Perhaps that's precisely what you need to hear. 10 years?

All these threads go the same way. You either tell him you like him, or tell him you're gay, and you'll have your answer.

If you won't do that it's usually because you don't want to hear the answer you already know. You have no reason to think this guy is gay.

Do or don't, but don't expect to get a whole lot of sympathy for wallowing in this for another 10 years. You get a pass for the first decade, because you were a kid, well, you're an adult now and don't you think it's time to make some adult decisions. You can't control your attractions but you absolutely control what you do about them.

You'll either resolve this, or you'll agonize over it. There's nothing more to say unless you do something - move on, tell him, whatever, just act.
 
My gaydar has gone off more than once around him, but I think he's had a girlfriend (not sure) and he is REALLY good at sports.
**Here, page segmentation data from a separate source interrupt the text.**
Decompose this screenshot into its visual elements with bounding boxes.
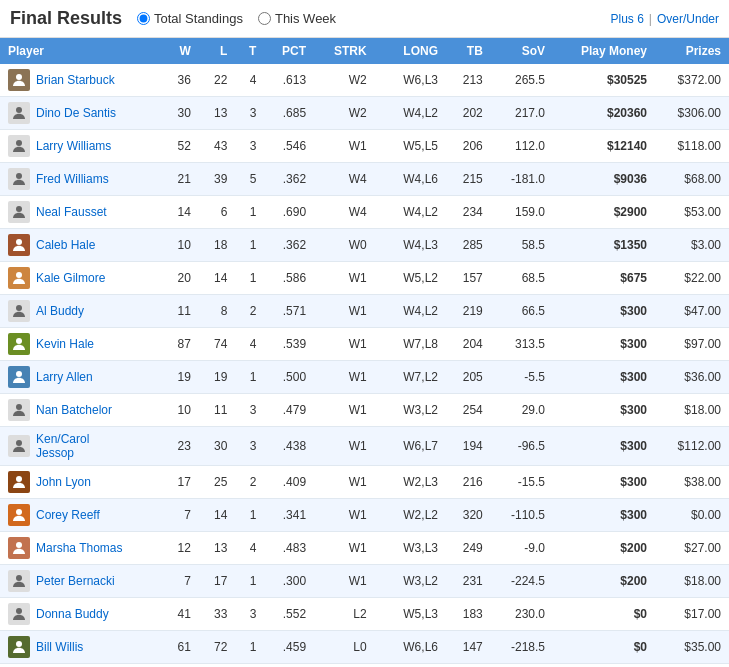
plus6-link[interactable]: Plus 6 [610, 12, 643, 26]
col-player: Player [0, 38, 162, 64]
tb: 194 [446, 427, 491, 466]
wins: 14 [162, 196, 199, 229]
long: W3,L3 [375, 532, 446, 565]
pct: .586 [264, 262, 314, 295]
ties: 1 [235, 196, 264, 229]
ties: 3 [235, 97, 264, 130]
ties: 3 [235, 394, 264, 427]
prizes: $112.00 [655, 427, 729, 466]
wins: 10 [162, 229, 199, 262]
player-name[interactable]: Fred Williams [36, 172, 109, 186]
player-name[interactable]: Brian Starbuck [36, 73, 115, 87]
table-row: Dino De Santis 30 13 3 .685 W2 W4,L2 202… [0, 97, 729, 130]
player-name[interactable]: Ken/Carol [36, 432, 89, 446]
player-name[interactable]: Neal Fausset [36, 205, 107, 219]
player-name[interactable]: Larry Williams [36, 139, 111, 153]
table-row: Paul Lilly 19 24 4 .447 L0 W5,L6 182 -67… [0, 664, 729, 668]
tb: 249 [446, 532, 491, 565]
player-name[interactable]: Kevin Hale [36, 337, 94, 351]
prizes: $27.00 [655, 532, 729, 565]
play-money: $200 [553, 565, 655, 598]
player-cell: Kevin Hale [0, 328, 162, 361]
player-name[interactable]: Bill Willis [36, 640, 83, 654]
svg-point-6 [16, 272, 22, 278]
long: W4,L2 [375, 196, 446, 229]
player-name[interactable]: Larry Allen [36, 370, 93, 384]
player-name[interactable]: Marsha Thomas [36, 541, 122, 555]
svg-point-3 [16, 173, 22, 179]
tb: 202 [446, 97, 491, 130]
prizes: $118.00 [655, 130, 729, 163]
player-cell: Neal Fausset [0, 196, 162, 229]
wins: 87 [162, 328, 199, 361]
streak: W4 [314, 196, 375, 229]
wins: 17 [162, 466, 199, 499]
wins: 12 [162, 532, 199, 565]
play-money: $300 [553, 499, 655, 532]
pct: .479 [264, 394, 314, 427]
prizes: $12.00 [655, 664, 729, 668]
player-name[interactable]: Dino De Santis [36, 106, 116, 120]
overunder-link[interactable]: Over/Under [657, 12, 719, 26]
player-name-2[interactable]: Jessop [36, 446, 89, 460]
wins: 7 [162, 565, 199, 598]
streak: L0 [314, 631, 375, 664]
sov: 159.0 [491, 196, 553, 229]
ties: 3 [235, 427, 264, 466]
tb: 219 [446, 295, 491, 328]
player-name[interactable]: Kale Gilmore [36, 271, 105, 285]
player-name[interactable]: John Lyon [36, 475, 91, 489]
wins: 10 [162, 394, 199, 427]
play-money: $9036 [553, 163, 655, 196]
player-cell: Brian Starbuck [0, 64, 162, 97]
prizes: $38.00 [655, 466, 729, 499]
ties: 4 [235, 532, 264, 565]
sov: -96.5 [491, 427, 553, 466]
svg-point-8 [16, 338, 22, 344]
losses: 19 [199, 361, 236, 394]
prizes: $36.00 [655, 361, 729, 394]
table-row: Corey Reeff 7 14 1 .341 W1 W2,L2 320 -11… [0, 499, 729, 532]
play-money: $300 [553, 295, 655, 328]
player-name[interactable]: Corey Reeff [36, 508, 100, 522]
player-cell: John Lyon [0, 466, 162, 499]
this-week-option[interactable]: This Week [258, 11, 336, 26]
streak: W1 [314, 565, 375, 598]
long: W5,L5 [375, 130, 446, 163]
ties: 1 [235, 361, 264, 394]
player-cell: Peter Bernacki [0, 565, 162, 598]
player-name[interactable]: Nan Batchelor [36, 403, 112, 417]
play-money: $300 [553, 427, 655, 466]
play-money: $0 [553, 631, 655, 664]
player-name[interactable]: Al Buddy [36, 304, 84, 318]
svg-point-14 [16, 542, 22, 548]
total-standings-option[interactable]: Total Standings [137, 11, 243, 26]
total-standings-radio[interactable] [137, 12, 150, 25]
svg-point-7 [16, 305, 22, 311]
table-row: Donna Buddy 41 33 3 .552 L2 W5,L3 183 23… [0, 598, 729, 631]
player-cell: Kale Gilmore [0, 262, 162, 295]
wins: 21 [162, 163, 199, 196]
player-name[interactable]: Donna Buddy [36, 607, 109, 621]
play-money: $20360 [553, 97, 655, 130]
tb: 254 [446, 394, 491, 427]
player-name[interactable]: Caleb Hale [36, 238, 95, 252]
losses: 25 [199, 466, 236, 499]
ties: 4 [235, 64, 264, 97]
svg-point-0 [16, 74, 22, 80]
tb: 205 [446, 361, 491, 394]
pct: .341 [264, 499, 314, 532]
this-week-radio[interactable] [258, 12, 271, 25]
player-name[interactable]: Peter Bernacki [36, 574, 115, 588]
streak: W1 [314, 532, 375, 565]
losses: 13 [199, 532, 236, 565]
play-money: $300 [553, 328, 655, 361]
pct: .546 [264, 130, 314, 163]
pct: .300 [264, 565, 314, 598]
player-cell: Larry Allen [0, 361, 162, 394]
tb: 213 [446, 64, 491, 97]
long: W4,L3 [375, 229, 446, 262]
table-row: Marsha Thomas 12 13 4 .483 W1 W3,L3 249 … [0, 532, 729, 565]
long: W6,L7 [375, 427, 446, 466]
prizes: $18.00 [655, 565, 729, 598]
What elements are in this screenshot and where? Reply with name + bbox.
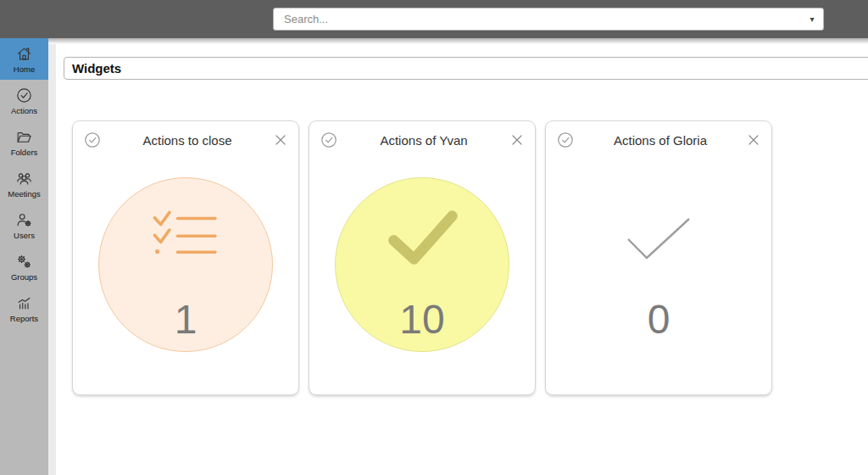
- sidebar-item-meetings[interactable]: Meetings: [0, 163, 48, 204]
- widgets-row: Actions to close 1: [72, 120, 772, 395]
- people-group-icon: [15, 170, 33, 187]
- check-circle-icon: [320, 131, 338, 149]
- sidebar-label: Home: [14, 64, 35, 74]
- close-icon[interactable]: [746, 132, 761, 148]
- page-title: Widgets: [64, 57, 868, 80]
- topbar: ▾: [0, 0, 868, 38]
- close-icon[interactable]: [273, 132, 288, 148]
- sidebar-item-home[interactable]: Home: [0, 38, 48, 80]
- widget-card-actions-of-yvan: Actions of Yvan 10: [309, 120, 536, 395]
- widget-title: Actions of Gloria: [575, 133, 746, 148]
- widget-count: 0: [572, 299, 745, 340]
- check-circle-icon: [83, 131, 102, 149]
- check-circle-icon: [15, 87, 33, 104]
- widget-count: 10: [336, 299, 509, 340]
- topbar-shadow: [48, 38, 868, 44]
- widget-header: Actions to close: [73, 121, 298, 149]
- open-folder-icon: [15, 128, 33, 146]
- sidebar-label: Groups: [11, 272, 37, 282]
- checklist-icon: [99, 207, 272, 260]
- sidebar-label: Folders: [11, 148, 38, 157]
- widget-card-actions-of-gloria: Actions of Gloria 0: [545, 120, 772, 395]
- search-bar: ▾: [273, 8, 824, 31]
- widget-header: Actions of Yvan: [309, 121, 535, 149]
- sidebar-item-users[interactable]: Users: [0, 204, 48, 246]
- sidebar-item-groups[interactable]: Groups: [0, 246, 48, 288]
- page-title-text: Widgets: [72, 61, 121, 75]
- gears-icon: [15, 253, 33, 271]
- home-icon: [15, 45, 33, 63]
- sidebar-edge-divider: [48, 38, 56, 475]
- bar-chart-icon: [15, 294, 33, 312]
- widget-card-actions-to-close: Actions to close 1: [72, 120, 299, 395]
- sidebar-item-folders[interactable]: Folders: [0, 121, 48, 163]
- widget-header: Actions of Gloria: [546, 121, 771, 149]
- sidebar: Home Actions Folders: [0, 38, 48, 475]
- widget-title: Actions to close: [102, 133, 273, 148]
- thin-check-icon: [572, 215, 745, 263]
- user-gear-icon: [15, 211, 33, 229]
- close-icon[interactable]: [509, 132, 525, 148]
- sidebar-label: Actions: [11, 106, 37, 115]
- widget-count-area: 0: [571, 177, 746, 352]
- app-window: ▾ P Home: [0, 0, 868, 475]
- widget-title: Actions of Yvan: [338, 133, 509, 148]
- widget-count: 1: [99, 299, 272, 340]
- widget-count-circle: 1: [98, 177, 273, 352]
- sidebar-label: Meetings: [8, 189, 41, 198]
- search-input[interactable]: [274, 8, 801, 30]
- sidebar-item-actions[interactable]: Actions: [0, 80, 48, 121]
- sidebar-label: Reports: [10, 314, 38, 323]
- widget-count-circle: 10: [335, 177, 509, 352]
- caret-down-icon[interactable]: ▾: [801, 14, 823, 24]
- check-circle-icon: [556, 131, 575, 149]
- sidebar-label: Users: [14, 231, 35, 240]
- check-icon: [336, 207, 509, 268]
- sidebar-item-reports[interactable]: Reports: [0, 288, 48, 329]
I couldn't help but comment: since when is being good at sports a sign that someone is not gay? Otherwise, andy12 is right.
 
10 years huh...that's a long time. And I thought my 1 year long crush was long. I feel your pain x10 literally. I was able to get over my guy. I do get relapses of feeling for him now and then but for the most part, it's gone. I don't think that is the case with your situation. Therefore, the only option is to tell him the truth. I know it's cliche and you probably know it yourself, so I'll be just another reconfirmation. You should tell him so you can move on with your life.
 
Well, I've never turned down a direct request before. :)
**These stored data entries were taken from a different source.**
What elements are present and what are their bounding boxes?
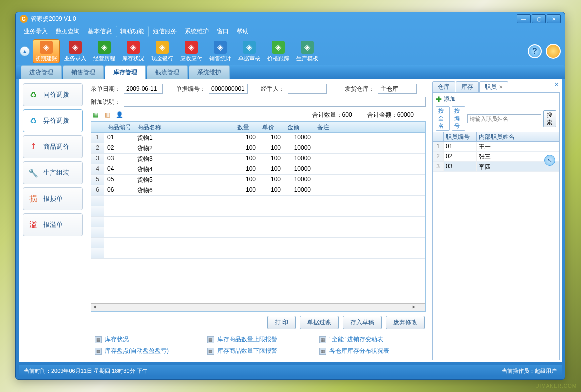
right-tab-1[interactable]: 库存 xyxy=(456,82,479,92)
right-tab-2[interactable]: 职员✕ xyxy=(479,82,508,92)
main-tab-1[interactable]: 销售管理 xyxy=(63,66,104,80)
minimize-button[interactable]: — xyxy=(517,14,531,24)
sidebar-item-2[interactable]: ⤴商品调价 xyxy=(23,136,83,158)
action-2[interactable]: 存入草稿 xyxy=(343,316,382,330)
by-fullname-button[interactable]: 按全名 xyxy=(436,106,450,131)
toolbar-6[interactable]: ◈销售统计 xyxy=(207,40,234,64)
staff-row[interactable]: 101王一 xyxy=(433,142,559,152)
sidebar-item-4[interactable]: 损报损单 xyxy=(23,188,83,210)
staff-row[interactable]: 303李四 xyxy=(433,162,559,172)
staff-header-0[interactable] xyxy=(433,132,444,142)
logo-icon[interactable] xyxy=(546,44,561,59)
grid-row[interactable] xyxy=(91,238,425,248)
toolbar-7[interactable]: ◈单据审核 xyxy=(236,40,263,64)
grid-row[interactable]: 303货物310010010000 xyxy=(91,154,425,164)
sidebar-icon-3: 🔧 xyxy=(28,168,38,178)
toolbar-8[interactable]: ◈价格跟踪 xyxy=(265,40,292,64)
add-link[interactable]: 添加 xyxy=(444,95,456,104)
action-0[interactable]: 打 印 xyxy=(267,316,296,330)
staff-row[interactable]: 202张三 xyxy=(433,152,559,162)
grid-header-6[interactable]: 备注 xyxy=(314,122,425,132)
help-icon[interactable]: ? xyxy=(528,44,542,58)
grid-row[interactable]: 202货物210010010000 xyxy=(91,144,425,154)
toolbar-9[interactable]: ◈生产模板 xyxy=(294,40,321,64)
main-tab-2[interactable]: 库存管理 xyxy=(105,66,146,80)
toolbar-3[interactable]: ◈库存状况 xyxy=(120,40,147,64)
link-icon: ▦ xyxy=(319,348,326,355)
sidebar-item-5[interactable]: 溢报溢单 xyxy=(23,214,83,236)
grid-row[interactable]: 404货物410010010000 xyxy=(91,164,425,175)
grid-row[interactable] xyxy=(91,206,425,217)
horizontal-scrollbar[interactable] xyxy=(91,304,425,312)
link-icon: ▦ xyxy=(319,336,326,344)
quicklink-2[interactable]: ▦"全能" 进销存变动表 xyxy=(319,336,422,344)
menu-3[interactable]: 辅助功能 xyxy=(116,26,149,38)
main-tab-3[interactable]: 钱流管理 xyxy=(147,66,188,80)
toolbar-1[interactable]: ◈业务录入 xyxy=(62,40,89,64)
remark-input[interactable] xyxy=(124,97,426,107)
grid-header-4[interactable]: 单价 xyxy=(259,122,284,132)
toolbar-2[interactable]: ◈经营历程 xyxy=(91,40,118,64)
grid-row[interactable] xyxy=(91,217,425,228)
grid-header-2[interactable]: 商品名称 xyxy=(134,122,234,132)
maximize-button[interactable]: ▢ xyxy=(532,14,546,24)
sidebar-item-0[interactable]: ♻同价调拨 xyxy=(23,84,83,106)
menu-1[interactable]: 数据查询 xyxy=(52,26,84,37)
toolbar-0[interactable]: ◈初期建账 xyxy=(33,40,60,64)
menu-6[interactable]: 窗口 xyxy=(213,26,233,37)
staff-grid[interactable]: 职员编号内部职员姓名 101王一202张三303李四 ↖ xyxy=(433,132,559,360)
menu-0[interactable]: 业务录入 xyxy=(20,26,52,37)
quicklink-3[interactable]: ▦库存盘点(自动盘盈盘亏) xyxy=(95,347,197,356)
grid-row[interactable] xyxy=(91,248,425,259)
toolbar-icon-3: ◈ xyxy=(127,41,140,54)
quicklink-0[interactable]: ▦库存状况 xyxy=(95,336,197,344)
titlebar[interactable]: G 管家婆2009 V1.0 — ▢ ✕ xyxy=(16,12,565,26)
warehouse-input[interactable] xyxy=(378,84,417,94)
tab-close-icon[interactable]: ✕ xyxy=(499,84,503,90)
staff-header-1[interactable]: 职员编号 xyxy=(444,132,477,142)
person-icon[interactable]: 👤 xyxy=(115,110,124,120)
sidebar-icon-2: ⤴ xyxy=(28,142,38,152)
menu-5[interactable]: 系统维护 xyxy=(181,26,213,37)
person-input[interactable] xyxy=(288,84,327,94)
quicklink-4[interactable]: ▦库存商品数量下限报警 xyxy=(207,347,310,356)
close-button[interactable]: ✕ xyxy=(547,14,561,24)
watermark: UIMAKER.COM xyxy=(535,384,577,389)
by-code-button[interactable]: 按编号 xyxy=(452,106,466,131)
action-1[interactable]: 单据过账 xyxy=(300,316,339,330)
grid-body[interactable]: 101货物110010010000202货物210010010000303货物3… xyxy=(91,133,425,304)
menu-2[interactable]: 基本信息 xyxy=(84,26,116,37)
grid-row[interactable]: 505货物510010010000 xyxy=(91,175,425,186)
grid-row[interactable]: 101货物110010010000 xyxy=(91,133,425,144)
menu-4[interactable]: 短信服务 xyxy=(149,26,181,37)
menu-7[interactable]: 帮助 xyxy=(233,26,253,37)
grid-header-1[interactable]: 商品编号 xyxy=(104,122,134,132)
grid-header-3[interactable]: 数量 xyxy=(234,122,259,132)
grid-row[interactable] xyxy=(91,196,425,206)
grid-header-0[interactable] xyxy=(91,122,104,132)
toolbar-collapse-icon[interactable]: ▲ xyxy=(20,46,30,56)
search-button[interactable]: 搜索 xyxy=(543,110,556,128)
action-3[interactable]: 废弃修改 xyxy=(386,316,425,330)
staff-header-2[interactable]: 内部职员姓名 xyxy=(477,132,559,142)
quicklink-1[interactable]: ▦库存商品数量上限报警 xyxy=(207,336,310,344)
toolbar-5[interactable]: ◈应收应付 xyxy=(178,40,205,64)
right-tab-0[interactable]: 仓库 xyxy=(432,82,455,92)
panel-close-icon[interactable]: ✕ xyxy=(553,82,560,88)
grid-icon[interactable]: ▦ xyxy=(91,110,100,120)
status-user: 超级用户 xyxy=(535,368,557,375)
toolbar-4[interactable]: ◈现金银行 xyxy=(149,40,176,64)
date-input[interactable] xyxy=(124,84,163,94)
staff-search-input[interactable] xyxy=(467,114,541,124)
grid-header-5[interactable]: 金额 xyxy=(284,122,314,132)
grid-row[interactable] xyxy=(91,228,425,238)
docno-input[interactable] xyxy=(209,84,248,94)
quicklink-5[interactable]: ▦各仓库库存分布状况表 xyxy=(319,347,422,356)
link-icon: ▦ xyxy=(207,348,214,355)
sidebar-item-1[interactable]: ♻异价调拨 xyxy=(23,110,83,132)
building-icon[interactable]: ▥ xyxy=(103,110,112,120)
main-tab-4[interactable]: 系统维护 xyxy=(189,66,230,80)
sidebar-item-3[interactable]: 🔧生产组装 xyxy=(23,162,83,184)
main-tab-0[interactable]: 进货管理 xyxy=(21,66,62,80)
grid-row[interactable]: 606货物610010010000 xyxy=(91,186,425,196)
You know that feeling you have for him? That's love. Or at least a variant of it. It's not attraction, or a crush. When it happens for the first time, people tend to be really confused by it. "Why do I like him? I like tall/muscular/blonde/smart/sexy guys, and this guy is short/fat/dark/dumb/geeky." But think about it. It's not just the tall, muscular, sexy guys getting laid, and partnering up. And thank God for that, because the rest of us need love and sex, too, damnit. :)
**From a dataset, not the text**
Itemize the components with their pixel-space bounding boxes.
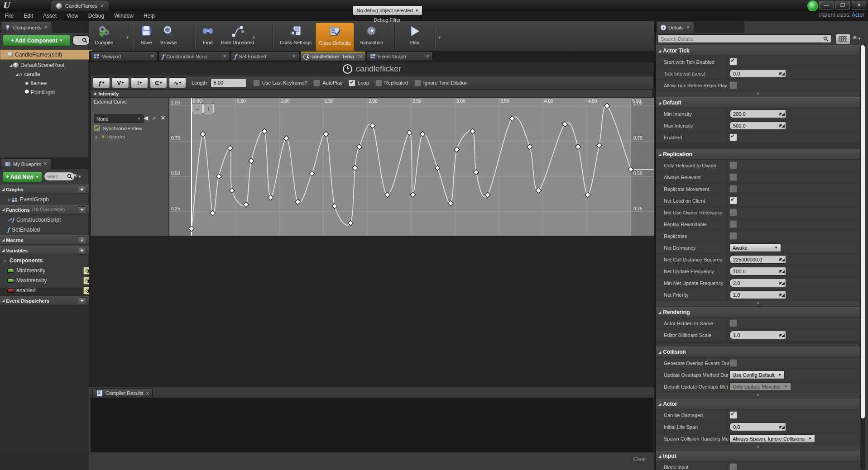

But as amazing as love is, it's sheer hell when you're in love with somebody who doesn't, or can't, love you back. Which is why there's all those "I'm in love with a straight guy" threads here, and they're so full of heartbreak, and they all have the "if only I could suck his dick just once..." bargains that never work out.

So what do you do? Honestly, I'd say go for broke. After all, you're not really friends anymore. If you piss him off, and he decides never to talk to you ever again, that just about puts you where you are right now. I don't get much "gay" vibe from him from what you've said, but again, you never know. I'm a sports nut, and I likey the dicky, so it's certainly possible.

I wouldn't contact him out of the clear blue and say "Hi I'm gay, hoping you are too, let's hook up". Perhaps send him a "catching up" email. In either that one, or the following one, let him know you're gay. You don't have to give him a long "I have something horrible to tell you" routine. Just say something like "I've made some good friends here at college, but haven't gotten anywhere dating. I was hoping I'd find some more gay guys here, but so far haven't had much luck. I may join the GLBTSU soon, and maybe that will help." Again, keep it conversational, like it's no big deal.

And that'll be his cue. If he chooses not to respond, there's your answer. If he responds, but doesn't say he's gay, you can take that to mean that he isn't. Do NOT force the issue. Don't cling to some scrap of hope that maybe he is, but he doesn't trust telling anyone, and and and. If you come out to him, that's his cue to come out to you if he's gay. If he doesn't take it, he's straight. Accept that, and move on.

If he does say he's gay? Well, then, have fun. :)

Lex
 
I'm not sure what race you are, but being Korean and gay is very difficult.
I totally understand this, haha. I'm not Korean myself, but I am Asian... but anyway, I remember my Korean friend told her parents that I was gay, and they were in total denial about it. With someone else's kid. They were saying things like "I don't think he knows what he's talking about..." "Maybe he's just confused!" "Or maybe it's just a way to seduce you..."

And you know those were picked out because they were nicest things they probably said. lawlz

But anyway, good luck. I don't really know what to say about your situation.